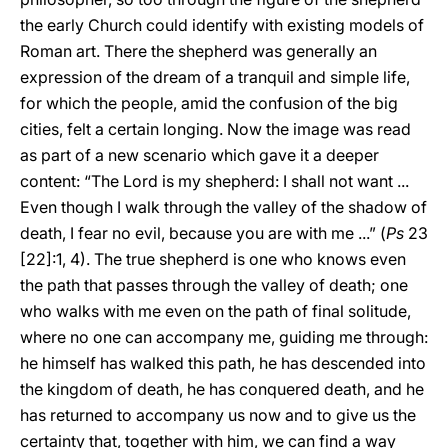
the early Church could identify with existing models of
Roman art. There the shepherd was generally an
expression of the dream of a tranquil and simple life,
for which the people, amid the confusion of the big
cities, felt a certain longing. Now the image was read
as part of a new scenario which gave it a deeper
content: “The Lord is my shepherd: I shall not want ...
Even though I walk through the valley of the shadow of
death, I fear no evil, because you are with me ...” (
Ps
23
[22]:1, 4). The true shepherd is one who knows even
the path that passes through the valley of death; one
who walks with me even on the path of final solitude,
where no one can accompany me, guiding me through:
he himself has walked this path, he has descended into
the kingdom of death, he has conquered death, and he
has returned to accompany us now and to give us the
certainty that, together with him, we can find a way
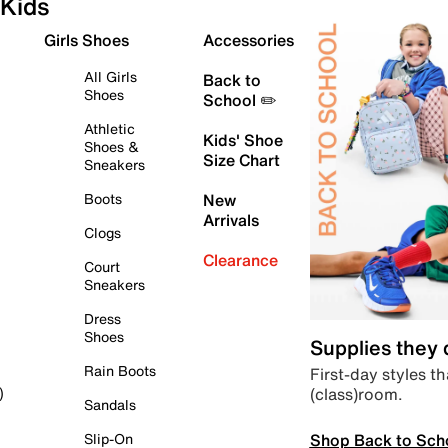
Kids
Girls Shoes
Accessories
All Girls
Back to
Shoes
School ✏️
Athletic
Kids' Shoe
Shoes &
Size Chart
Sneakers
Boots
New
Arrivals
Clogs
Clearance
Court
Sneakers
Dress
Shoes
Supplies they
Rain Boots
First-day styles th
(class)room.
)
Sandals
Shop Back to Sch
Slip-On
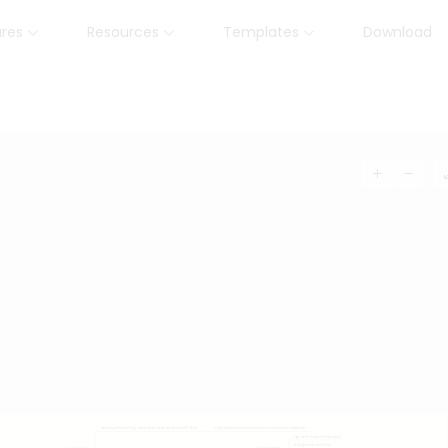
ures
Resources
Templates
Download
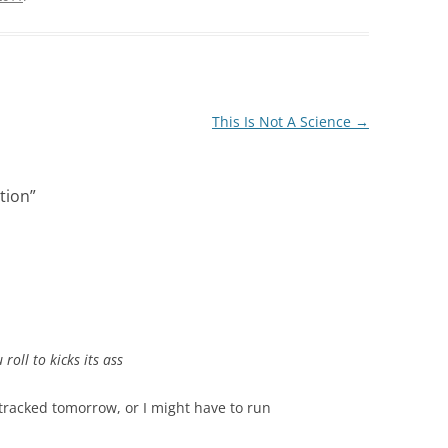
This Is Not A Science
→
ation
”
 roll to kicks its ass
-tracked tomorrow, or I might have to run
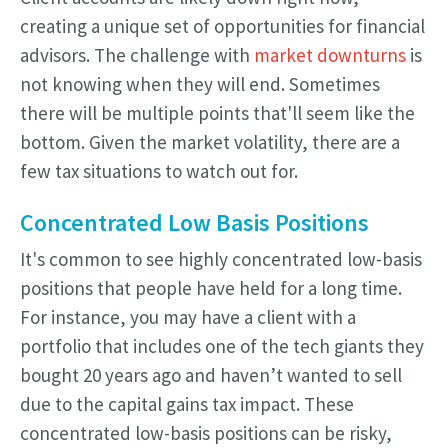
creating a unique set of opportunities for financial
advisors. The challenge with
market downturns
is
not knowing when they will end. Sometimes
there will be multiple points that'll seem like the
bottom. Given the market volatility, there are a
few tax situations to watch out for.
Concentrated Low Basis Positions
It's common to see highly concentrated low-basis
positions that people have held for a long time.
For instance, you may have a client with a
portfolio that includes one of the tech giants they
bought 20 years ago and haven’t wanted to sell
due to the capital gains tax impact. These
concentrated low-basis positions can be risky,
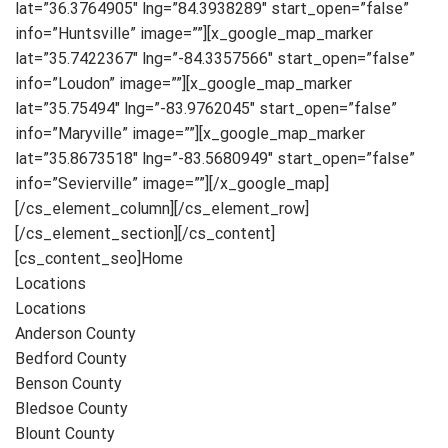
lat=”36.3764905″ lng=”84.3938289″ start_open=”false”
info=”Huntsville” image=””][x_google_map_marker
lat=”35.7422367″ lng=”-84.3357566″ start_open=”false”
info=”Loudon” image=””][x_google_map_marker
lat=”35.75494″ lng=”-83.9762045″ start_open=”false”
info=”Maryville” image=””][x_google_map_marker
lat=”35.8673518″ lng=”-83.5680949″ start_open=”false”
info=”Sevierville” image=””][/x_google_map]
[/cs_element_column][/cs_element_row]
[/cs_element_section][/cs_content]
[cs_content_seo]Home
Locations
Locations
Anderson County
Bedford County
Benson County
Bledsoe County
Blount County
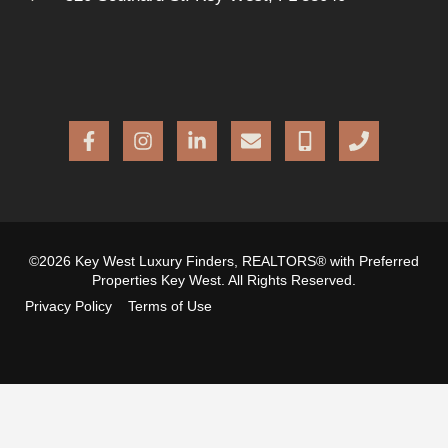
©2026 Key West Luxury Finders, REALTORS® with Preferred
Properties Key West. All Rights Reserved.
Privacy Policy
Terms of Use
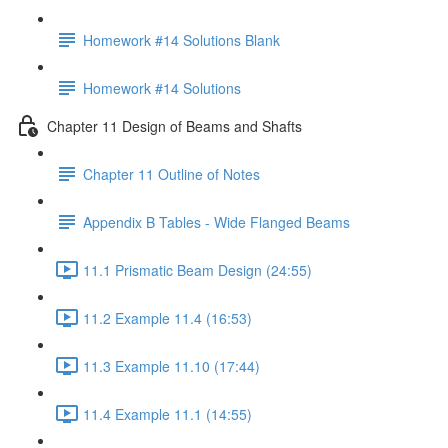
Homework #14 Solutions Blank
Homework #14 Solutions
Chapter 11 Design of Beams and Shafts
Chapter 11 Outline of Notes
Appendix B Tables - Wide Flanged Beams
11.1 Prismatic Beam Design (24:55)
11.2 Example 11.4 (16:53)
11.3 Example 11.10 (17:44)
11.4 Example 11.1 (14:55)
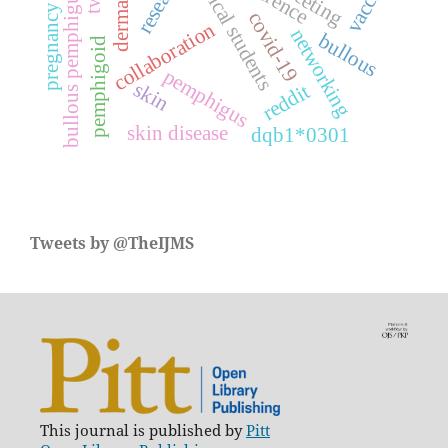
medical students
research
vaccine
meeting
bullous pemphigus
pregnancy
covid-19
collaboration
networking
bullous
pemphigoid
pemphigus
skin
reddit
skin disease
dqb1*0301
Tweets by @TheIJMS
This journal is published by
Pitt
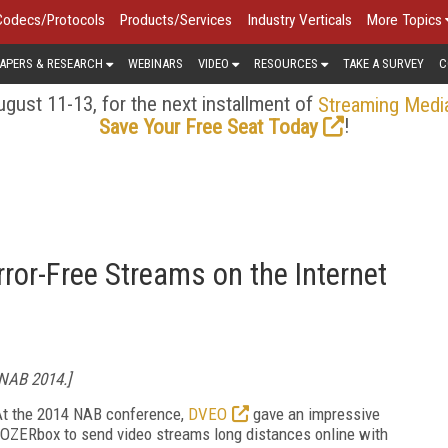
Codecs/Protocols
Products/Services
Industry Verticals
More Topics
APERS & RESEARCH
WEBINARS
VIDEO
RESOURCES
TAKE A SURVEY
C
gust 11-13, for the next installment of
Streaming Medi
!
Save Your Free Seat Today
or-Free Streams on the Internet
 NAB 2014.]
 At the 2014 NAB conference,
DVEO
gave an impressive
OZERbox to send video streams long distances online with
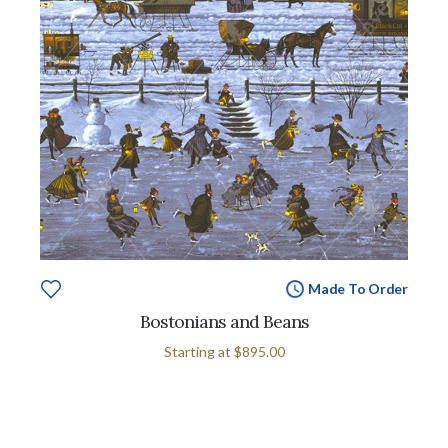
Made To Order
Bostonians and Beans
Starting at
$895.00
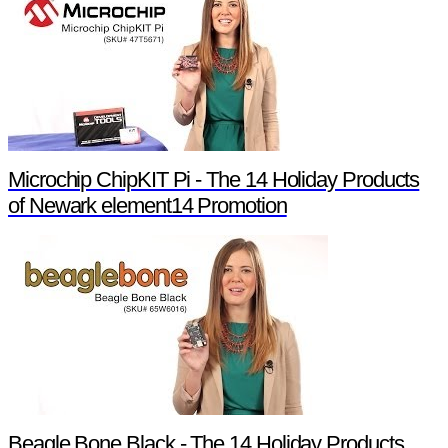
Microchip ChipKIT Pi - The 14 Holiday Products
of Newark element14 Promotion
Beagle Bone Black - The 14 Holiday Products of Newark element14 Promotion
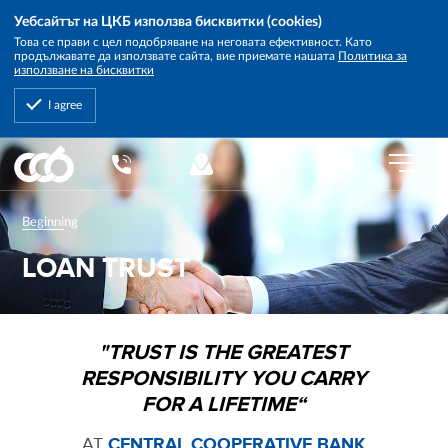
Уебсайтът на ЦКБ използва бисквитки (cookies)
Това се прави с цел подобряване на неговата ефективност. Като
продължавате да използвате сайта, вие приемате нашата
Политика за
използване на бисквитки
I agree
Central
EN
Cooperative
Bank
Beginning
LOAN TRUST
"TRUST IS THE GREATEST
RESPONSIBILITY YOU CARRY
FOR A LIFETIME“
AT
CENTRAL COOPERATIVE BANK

━━━━━━━━━━━━━━━━━━━━

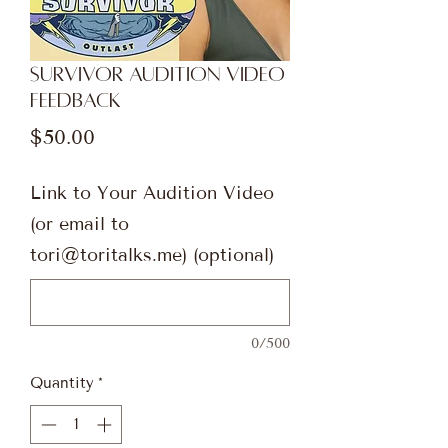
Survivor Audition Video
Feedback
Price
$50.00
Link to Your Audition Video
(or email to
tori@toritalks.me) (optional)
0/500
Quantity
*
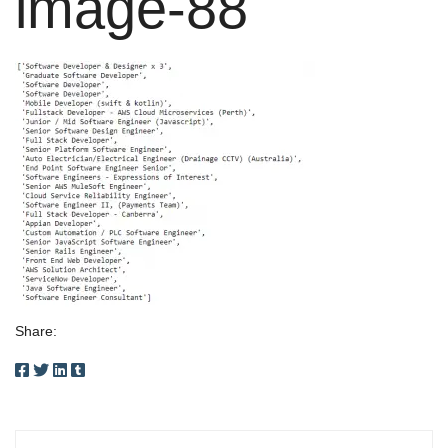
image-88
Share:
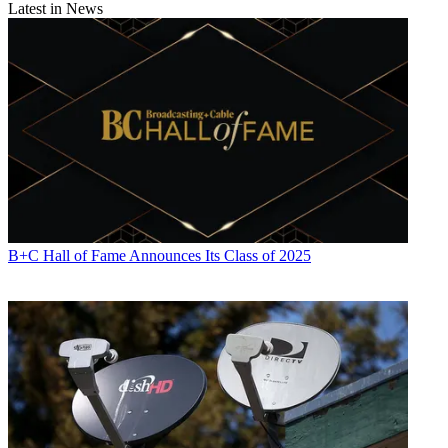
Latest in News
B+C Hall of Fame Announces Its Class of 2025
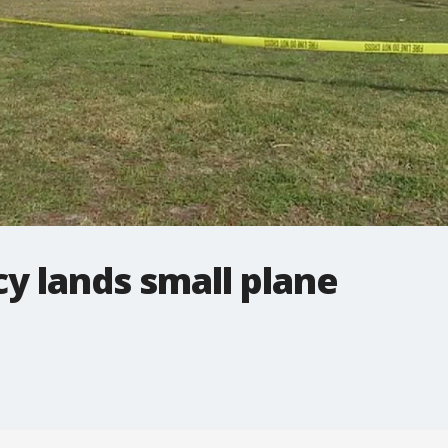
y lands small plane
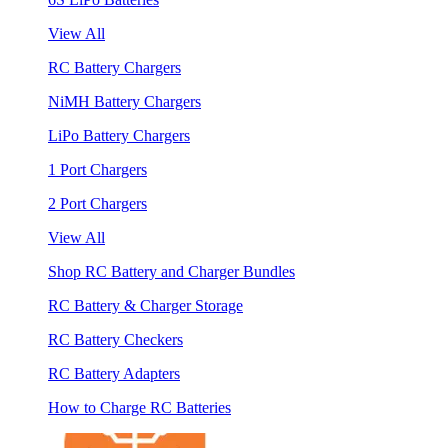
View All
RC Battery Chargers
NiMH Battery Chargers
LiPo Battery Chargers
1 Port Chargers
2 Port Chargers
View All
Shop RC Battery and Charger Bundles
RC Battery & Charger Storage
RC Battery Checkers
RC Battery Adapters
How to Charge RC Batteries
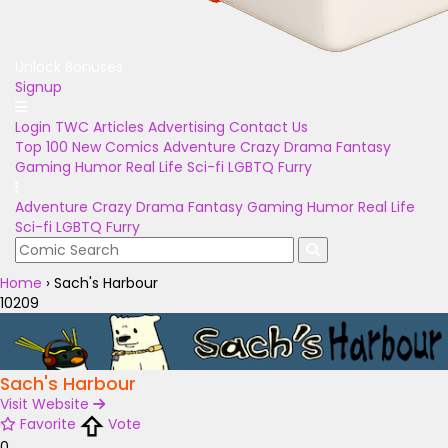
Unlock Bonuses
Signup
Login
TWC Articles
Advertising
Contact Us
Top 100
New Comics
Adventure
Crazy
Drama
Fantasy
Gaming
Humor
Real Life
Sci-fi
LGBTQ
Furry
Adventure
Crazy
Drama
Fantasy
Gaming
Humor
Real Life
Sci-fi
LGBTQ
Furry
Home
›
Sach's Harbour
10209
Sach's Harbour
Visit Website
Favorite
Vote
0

━━━━━━━━━━━━━━━━━━━━

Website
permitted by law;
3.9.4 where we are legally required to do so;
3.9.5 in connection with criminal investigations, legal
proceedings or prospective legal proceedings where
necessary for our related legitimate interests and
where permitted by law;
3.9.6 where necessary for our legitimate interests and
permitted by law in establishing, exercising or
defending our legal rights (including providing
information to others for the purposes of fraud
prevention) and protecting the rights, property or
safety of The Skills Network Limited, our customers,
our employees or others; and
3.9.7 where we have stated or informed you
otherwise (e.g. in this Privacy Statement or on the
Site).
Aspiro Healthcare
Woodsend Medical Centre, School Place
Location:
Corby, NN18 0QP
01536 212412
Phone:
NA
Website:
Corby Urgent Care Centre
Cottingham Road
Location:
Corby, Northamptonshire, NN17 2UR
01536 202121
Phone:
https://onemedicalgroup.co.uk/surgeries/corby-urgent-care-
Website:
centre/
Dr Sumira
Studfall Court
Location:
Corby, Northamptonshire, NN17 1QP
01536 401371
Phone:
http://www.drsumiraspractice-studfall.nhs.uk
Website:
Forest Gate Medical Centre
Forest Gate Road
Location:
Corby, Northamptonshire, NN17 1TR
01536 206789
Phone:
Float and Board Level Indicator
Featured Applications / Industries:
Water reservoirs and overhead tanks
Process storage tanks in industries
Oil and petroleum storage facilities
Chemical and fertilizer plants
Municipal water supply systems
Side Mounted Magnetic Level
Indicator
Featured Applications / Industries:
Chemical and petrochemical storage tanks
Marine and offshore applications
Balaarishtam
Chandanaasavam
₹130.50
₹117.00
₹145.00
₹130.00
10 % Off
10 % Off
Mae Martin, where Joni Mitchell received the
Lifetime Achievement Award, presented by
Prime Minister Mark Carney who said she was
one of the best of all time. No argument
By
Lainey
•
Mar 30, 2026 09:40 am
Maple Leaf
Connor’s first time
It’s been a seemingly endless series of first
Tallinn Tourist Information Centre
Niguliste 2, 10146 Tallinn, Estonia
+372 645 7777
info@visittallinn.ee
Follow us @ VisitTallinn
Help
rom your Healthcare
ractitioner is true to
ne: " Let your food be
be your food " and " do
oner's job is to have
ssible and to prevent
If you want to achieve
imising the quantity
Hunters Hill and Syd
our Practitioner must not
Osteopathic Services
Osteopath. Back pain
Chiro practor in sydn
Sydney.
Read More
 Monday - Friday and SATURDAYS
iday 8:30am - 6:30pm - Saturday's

━━━━━━━━━━━━━━━━━━━━

▸ **What you have to do**
Restate the lines above from the one containing "(class)room." through the one containing "positions that people", inclusive, exactly and without pictures.

▸ **Output below**
(class)room.
)
Sandals
Shop Back to Sch
Slip-On
ures
Resources
Templates
Download
This Is Not A Science
→
ation
”
 roll to kicks its ass
-tracked tomorrow, or I might have to run
creating a unique set of opportunities for financial
advisors. The challenge with
market downturns
is
not knowing when they will end. Sometimes
there will be multiple points that'll seem like the
bottom. Given the market volatility, there are a
few tax situations to watch out for.
Concentrated Low Basis Positions
It's common to see highly concentrated low-basis
positions that people have held for a long time.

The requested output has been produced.